### WORK ORDER
Work out how many lines in the entries below include the word "edge", and give only that figure.

### Data entries
════════════════════

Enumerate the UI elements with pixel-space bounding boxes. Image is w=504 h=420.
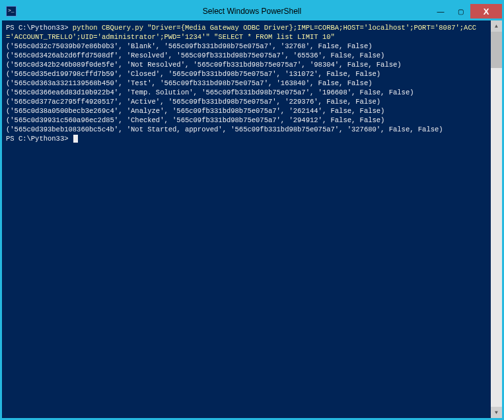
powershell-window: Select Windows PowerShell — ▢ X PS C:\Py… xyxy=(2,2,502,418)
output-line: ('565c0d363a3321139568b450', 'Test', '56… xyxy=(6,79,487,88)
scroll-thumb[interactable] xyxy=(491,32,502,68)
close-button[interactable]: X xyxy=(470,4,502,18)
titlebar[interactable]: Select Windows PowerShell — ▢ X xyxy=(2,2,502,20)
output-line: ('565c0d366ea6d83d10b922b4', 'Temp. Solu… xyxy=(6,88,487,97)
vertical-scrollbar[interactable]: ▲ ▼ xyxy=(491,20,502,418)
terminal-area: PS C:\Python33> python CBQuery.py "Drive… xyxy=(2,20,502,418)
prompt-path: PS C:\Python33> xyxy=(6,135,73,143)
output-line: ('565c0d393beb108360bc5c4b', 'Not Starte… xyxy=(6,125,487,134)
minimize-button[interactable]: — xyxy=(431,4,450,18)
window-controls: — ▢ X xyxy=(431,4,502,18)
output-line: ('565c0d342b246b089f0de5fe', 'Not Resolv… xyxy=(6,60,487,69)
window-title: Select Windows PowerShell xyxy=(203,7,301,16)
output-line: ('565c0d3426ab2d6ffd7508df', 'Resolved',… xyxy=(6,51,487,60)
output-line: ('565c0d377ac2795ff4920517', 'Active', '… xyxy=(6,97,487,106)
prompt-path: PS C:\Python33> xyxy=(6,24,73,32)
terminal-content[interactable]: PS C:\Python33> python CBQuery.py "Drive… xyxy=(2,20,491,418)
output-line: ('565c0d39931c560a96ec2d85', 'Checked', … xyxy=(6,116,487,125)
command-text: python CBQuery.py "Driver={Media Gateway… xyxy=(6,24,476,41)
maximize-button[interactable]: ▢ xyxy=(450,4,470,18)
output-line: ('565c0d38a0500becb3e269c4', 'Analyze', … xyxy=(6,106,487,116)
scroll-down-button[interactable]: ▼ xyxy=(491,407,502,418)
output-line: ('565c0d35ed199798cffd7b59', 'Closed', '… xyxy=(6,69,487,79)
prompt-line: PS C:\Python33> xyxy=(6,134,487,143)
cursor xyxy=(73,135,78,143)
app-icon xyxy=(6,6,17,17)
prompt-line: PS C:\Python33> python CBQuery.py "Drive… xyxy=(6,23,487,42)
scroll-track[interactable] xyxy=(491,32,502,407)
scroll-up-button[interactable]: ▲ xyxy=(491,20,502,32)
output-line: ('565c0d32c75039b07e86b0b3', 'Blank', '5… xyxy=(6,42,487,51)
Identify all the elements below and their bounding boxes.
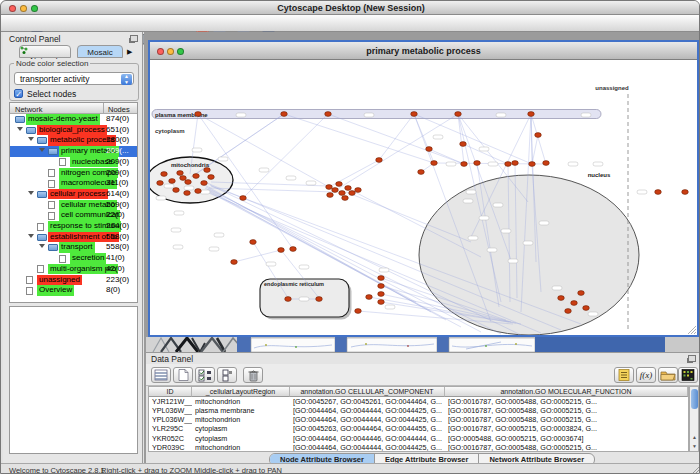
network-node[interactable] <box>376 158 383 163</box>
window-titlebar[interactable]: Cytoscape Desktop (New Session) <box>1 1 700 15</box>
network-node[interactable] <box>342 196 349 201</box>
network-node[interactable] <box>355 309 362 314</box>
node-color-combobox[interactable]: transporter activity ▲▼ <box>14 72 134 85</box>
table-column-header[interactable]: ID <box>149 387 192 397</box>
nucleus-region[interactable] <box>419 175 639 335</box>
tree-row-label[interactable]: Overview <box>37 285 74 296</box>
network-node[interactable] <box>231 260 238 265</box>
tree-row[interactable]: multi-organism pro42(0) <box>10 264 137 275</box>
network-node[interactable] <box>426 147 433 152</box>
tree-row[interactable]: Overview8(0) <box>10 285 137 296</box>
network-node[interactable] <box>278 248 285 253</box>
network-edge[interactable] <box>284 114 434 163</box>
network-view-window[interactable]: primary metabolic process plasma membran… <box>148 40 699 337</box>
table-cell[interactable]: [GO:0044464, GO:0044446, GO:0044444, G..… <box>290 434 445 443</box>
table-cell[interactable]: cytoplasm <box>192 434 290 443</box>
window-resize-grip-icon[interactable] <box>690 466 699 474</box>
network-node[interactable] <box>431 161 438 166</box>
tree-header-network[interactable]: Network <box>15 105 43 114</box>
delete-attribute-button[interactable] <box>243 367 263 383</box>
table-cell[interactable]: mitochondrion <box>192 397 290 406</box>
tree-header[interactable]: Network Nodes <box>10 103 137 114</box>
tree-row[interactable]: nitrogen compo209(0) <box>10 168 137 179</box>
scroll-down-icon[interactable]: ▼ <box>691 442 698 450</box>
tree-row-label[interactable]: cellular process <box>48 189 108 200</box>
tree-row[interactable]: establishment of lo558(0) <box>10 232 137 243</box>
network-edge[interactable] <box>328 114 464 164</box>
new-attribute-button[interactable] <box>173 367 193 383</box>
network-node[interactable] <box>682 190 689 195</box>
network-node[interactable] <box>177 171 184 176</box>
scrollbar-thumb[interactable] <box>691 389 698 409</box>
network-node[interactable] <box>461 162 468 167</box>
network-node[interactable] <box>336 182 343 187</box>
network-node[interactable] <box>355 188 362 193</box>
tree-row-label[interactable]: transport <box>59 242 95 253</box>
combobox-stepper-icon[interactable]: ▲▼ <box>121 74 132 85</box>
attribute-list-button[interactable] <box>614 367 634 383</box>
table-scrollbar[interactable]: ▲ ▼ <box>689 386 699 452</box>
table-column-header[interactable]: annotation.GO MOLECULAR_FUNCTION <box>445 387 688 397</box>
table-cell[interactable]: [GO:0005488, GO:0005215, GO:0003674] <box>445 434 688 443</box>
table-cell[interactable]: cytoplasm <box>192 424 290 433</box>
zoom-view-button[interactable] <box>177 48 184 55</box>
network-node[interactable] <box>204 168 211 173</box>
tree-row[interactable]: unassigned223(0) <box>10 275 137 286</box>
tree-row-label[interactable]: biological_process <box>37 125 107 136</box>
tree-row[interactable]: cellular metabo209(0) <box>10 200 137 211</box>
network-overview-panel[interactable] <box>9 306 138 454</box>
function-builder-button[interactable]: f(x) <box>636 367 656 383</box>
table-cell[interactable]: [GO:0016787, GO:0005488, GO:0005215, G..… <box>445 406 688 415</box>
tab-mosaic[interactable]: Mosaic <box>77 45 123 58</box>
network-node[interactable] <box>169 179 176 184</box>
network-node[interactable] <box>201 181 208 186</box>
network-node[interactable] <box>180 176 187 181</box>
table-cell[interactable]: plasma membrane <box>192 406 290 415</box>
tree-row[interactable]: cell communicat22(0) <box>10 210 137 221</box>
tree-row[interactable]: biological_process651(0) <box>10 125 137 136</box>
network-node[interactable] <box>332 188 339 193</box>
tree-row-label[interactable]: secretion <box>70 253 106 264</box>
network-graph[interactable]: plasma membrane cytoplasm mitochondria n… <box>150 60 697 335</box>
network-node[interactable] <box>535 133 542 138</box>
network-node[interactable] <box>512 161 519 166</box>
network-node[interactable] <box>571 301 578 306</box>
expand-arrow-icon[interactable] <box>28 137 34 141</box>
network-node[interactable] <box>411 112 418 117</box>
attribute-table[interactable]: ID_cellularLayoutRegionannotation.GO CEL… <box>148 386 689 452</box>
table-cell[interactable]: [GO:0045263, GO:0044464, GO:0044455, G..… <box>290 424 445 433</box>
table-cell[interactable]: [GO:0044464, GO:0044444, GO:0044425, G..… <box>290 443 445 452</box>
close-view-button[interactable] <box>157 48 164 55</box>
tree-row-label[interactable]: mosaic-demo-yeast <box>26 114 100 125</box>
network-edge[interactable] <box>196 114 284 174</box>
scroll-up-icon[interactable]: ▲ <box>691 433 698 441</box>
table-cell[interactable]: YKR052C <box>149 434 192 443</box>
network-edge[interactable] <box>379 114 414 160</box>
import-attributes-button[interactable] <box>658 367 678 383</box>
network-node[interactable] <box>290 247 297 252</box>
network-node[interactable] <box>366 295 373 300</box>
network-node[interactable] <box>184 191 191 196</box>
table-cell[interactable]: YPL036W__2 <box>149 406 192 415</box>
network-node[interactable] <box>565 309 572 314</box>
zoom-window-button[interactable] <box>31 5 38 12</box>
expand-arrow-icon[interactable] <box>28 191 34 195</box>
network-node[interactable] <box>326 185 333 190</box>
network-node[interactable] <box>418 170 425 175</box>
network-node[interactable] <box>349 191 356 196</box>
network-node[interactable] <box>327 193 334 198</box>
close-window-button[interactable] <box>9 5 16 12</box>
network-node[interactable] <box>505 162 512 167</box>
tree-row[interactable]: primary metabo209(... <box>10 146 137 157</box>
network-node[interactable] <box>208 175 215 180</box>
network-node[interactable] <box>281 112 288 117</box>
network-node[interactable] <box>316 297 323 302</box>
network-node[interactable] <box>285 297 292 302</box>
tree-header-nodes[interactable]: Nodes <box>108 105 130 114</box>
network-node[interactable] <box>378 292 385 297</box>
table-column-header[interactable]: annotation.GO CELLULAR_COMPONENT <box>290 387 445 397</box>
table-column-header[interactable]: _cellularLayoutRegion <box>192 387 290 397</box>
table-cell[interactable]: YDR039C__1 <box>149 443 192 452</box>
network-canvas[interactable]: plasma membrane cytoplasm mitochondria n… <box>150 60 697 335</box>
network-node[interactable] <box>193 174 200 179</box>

════════════════════

### SOLUTION TO THIS PROBLEM
4